Doing business in the Far East is all about doing business with equals, Pádraig Hoare is told by a man known as Mr Asia, who says it will take time and effort to cement relationships
He was asked to assist a Japanese executive working in Ireland with the language barrier. Thirty years later, Cork native Martin Murray is known as Mr Asia for his expertise in business on that continent.
The executive director and co-founder of Ireland’s only Asian think-tank, Asia Matters has become one of the foremost authorities for Irish business looking to expand in the likes of China, Japan, Indonesia and The Philippines.
A non-profit and apolitical membership institute, Asia Matters works in close partnership with leading corporates and government stakeholders. Chairman of Asia Matters is Alan Dukes, former finance minister.
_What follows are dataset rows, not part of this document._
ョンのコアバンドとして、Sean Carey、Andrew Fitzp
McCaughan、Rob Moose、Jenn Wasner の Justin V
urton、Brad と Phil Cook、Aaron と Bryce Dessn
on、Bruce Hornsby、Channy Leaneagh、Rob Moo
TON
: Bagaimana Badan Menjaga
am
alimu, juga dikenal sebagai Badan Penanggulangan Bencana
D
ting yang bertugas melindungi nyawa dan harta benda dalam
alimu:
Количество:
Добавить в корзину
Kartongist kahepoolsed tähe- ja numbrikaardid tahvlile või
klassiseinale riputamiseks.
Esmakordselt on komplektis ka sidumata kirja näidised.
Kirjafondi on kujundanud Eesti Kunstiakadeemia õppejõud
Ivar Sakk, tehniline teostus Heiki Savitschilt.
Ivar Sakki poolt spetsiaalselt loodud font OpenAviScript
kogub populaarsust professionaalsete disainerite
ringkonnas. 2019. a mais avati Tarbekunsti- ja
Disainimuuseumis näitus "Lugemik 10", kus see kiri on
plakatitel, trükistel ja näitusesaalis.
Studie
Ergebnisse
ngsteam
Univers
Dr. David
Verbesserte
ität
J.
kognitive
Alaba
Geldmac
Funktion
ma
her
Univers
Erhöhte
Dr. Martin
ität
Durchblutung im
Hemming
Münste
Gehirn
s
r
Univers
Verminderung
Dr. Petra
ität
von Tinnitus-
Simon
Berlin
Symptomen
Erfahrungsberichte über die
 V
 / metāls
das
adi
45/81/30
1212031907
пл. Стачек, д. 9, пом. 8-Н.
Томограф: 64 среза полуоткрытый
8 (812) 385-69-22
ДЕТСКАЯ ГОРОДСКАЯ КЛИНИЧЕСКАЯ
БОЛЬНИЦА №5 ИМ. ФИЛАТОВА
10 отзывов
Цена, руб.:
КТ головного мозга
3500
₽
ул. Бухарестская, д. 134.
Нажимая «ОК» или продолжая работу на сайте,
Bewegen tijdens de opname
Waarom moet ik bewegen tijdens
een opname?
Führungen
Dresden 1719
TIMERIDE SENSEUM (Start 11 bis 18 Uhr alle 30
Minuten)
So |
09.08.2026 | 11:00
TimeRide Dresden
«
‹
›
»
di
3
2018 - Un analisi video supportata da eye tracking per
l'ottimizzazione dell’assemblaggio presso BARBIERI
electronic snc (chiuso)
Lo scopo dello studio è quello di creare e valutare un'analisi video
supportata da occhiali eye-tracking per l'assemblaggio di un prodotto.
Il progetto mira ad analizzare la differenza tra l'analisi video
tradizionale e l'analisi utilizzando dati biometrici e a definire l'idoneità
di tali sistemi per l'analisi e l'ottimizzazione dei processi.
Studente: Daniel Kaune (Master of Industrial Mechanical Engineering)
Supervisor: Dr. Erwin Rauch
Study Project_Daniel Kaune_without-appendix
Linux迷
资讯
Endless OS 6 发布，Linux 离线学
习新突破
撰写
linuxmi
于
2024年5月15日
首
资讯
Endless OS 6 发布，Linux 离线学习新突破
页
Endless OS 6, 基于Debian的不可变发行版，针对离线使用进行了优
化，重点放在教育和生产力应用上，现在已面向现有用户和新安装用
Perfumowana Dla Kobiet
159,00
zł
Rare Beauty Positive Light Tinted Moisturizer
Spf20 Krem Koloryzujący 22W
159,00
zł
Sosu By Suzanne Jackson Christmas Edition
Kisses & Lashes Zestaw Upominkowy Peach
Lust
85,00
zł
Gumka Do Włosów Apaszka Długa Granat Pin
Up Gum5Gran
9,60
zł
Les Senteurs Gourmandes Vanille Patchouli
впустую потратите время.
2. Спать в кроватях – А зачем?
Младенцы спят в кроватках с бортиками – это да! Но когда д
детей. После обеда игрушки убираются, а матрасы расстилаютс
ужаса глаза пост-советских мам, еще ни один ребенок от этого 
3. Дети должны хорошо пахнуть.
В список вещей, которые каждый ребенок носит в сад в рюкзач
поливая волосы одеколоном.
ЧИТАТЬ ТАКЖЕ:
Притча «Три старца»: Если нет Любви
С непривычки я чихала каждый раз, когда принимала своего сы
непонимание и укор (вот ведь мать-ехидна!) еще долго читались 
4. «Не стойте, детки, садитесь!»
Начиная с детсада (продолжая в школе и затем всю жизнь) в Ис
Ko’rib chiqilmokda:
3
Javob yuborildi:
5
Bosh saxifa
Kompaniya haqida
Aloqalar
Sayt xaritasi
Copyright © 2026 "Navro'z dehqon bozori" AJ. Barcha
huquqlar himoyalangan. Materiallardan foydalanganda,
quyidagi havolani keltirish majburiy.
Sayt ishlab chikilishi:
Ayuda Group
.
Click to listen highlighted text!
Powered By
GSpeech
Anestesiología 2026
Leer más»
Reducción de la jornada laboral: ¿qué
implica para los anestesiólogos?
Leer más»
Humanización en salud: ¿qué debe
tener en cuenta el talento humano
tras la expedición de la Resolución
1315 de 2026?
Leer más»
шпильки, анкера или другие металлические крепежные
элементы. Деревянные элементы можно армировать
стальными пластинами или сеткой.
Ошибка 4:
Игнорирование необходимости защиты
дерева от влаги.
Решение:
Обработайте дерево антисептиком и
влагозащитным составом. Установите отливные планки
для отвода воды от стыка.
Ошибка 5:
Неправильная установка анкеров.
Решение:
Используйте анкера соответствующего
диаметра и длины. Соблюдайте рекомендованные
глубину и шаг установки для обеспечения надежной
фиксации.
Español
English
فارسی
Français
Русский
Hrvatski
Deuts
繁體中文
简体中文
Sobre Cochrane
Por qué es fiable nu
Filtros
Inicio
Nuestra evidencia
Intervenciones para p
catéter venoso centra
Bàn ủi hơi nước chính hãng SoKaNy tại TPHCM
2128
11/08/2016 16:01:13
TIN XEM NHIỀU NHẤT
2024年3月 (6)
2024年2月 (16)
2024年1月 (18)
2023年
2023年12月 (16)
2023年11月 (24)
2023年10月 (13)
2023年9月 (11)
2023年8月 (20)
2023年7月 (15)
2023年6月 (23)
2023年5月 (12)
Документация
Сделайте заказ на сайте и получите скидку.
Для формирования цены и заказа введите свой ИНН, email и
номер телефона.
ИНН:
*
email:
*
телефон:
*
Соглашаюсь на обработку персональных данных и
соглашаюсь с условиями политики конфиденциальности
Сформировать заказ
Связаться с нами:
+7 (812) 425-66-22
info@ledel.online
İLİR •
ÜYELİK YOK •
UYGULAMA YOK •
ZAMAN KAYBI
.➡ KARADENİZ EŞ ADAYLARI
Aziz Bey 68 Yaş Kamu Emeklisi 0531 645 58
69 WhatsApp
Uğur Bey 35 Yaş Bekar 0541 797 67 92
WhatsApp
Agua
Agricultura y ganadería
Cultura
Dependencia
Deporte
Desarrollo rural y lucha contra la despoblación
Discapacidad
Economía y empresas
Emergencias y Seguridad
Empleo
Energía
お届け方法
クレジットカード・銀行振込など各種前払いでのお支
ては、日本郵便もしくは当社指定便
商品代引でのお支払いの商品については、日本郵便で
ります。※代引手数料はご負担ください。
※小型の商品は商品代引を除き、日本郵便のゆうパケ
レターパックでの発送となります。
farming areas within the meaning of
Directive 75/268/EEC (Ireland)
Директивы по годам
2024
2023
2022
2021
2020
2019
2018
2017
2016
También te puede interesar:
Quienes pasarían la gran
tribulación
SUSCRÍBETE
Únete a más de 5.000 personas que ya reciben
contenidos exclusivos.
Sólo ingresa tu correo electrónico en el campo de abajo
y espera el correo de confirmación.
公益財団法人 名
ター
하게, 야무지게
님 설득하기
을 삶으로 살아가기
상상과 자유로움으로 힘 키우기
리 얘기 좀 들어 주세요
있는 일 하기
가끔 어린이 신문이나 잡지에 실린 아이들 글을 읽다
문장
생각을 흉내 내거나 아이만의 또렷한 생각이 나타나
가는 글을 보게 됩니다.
Mr Murray said: “I was asked by Mitsui in Ireland to assist a man named Takeshi Yakeda, and I agreed. Getting to know Yakeda San was unexpectedly wonderful. He was a genius in his field yet was so humble and respectful. I never met a man so capable and so modest. We became firm friends and I became transfixed by the dignity of the Japanese people.”
The Bishopstown native began to immerse himself in Asian culture, including learning Asian philosophy from legendary karate sensei Greg Manning in Mayfield, Co Cork, as well as Asian cultural expert Fr Joe Rooney.
His fascination with Asian culture eventually permeated his personal life — he married a Japanese woman and jokes that his family is a “Little Japan in Ireland”.
The potential for Irish business in lands like China, Japan, Korea, Indonesia, Singapore and The Philippines is enormous, according to Mr Murray. With global business instability due to Brexit and the Trump administration, many executives in Asia are very worried about risk management in global expansion, particularly in the West which means Ireland can be a safe haven for investment, he said.
It will take time and effort to cement relationships but the shared cultural nuances can work to Ireland’s advantage, he said.
“This is not just about Ireland selling to Asia. This is about the broader European-Asian partnership. You need to invest in China, you need to put in time, go out there, spend resources and most importantly find a good partner on the ground. You get back what you put in. It takes time and effort.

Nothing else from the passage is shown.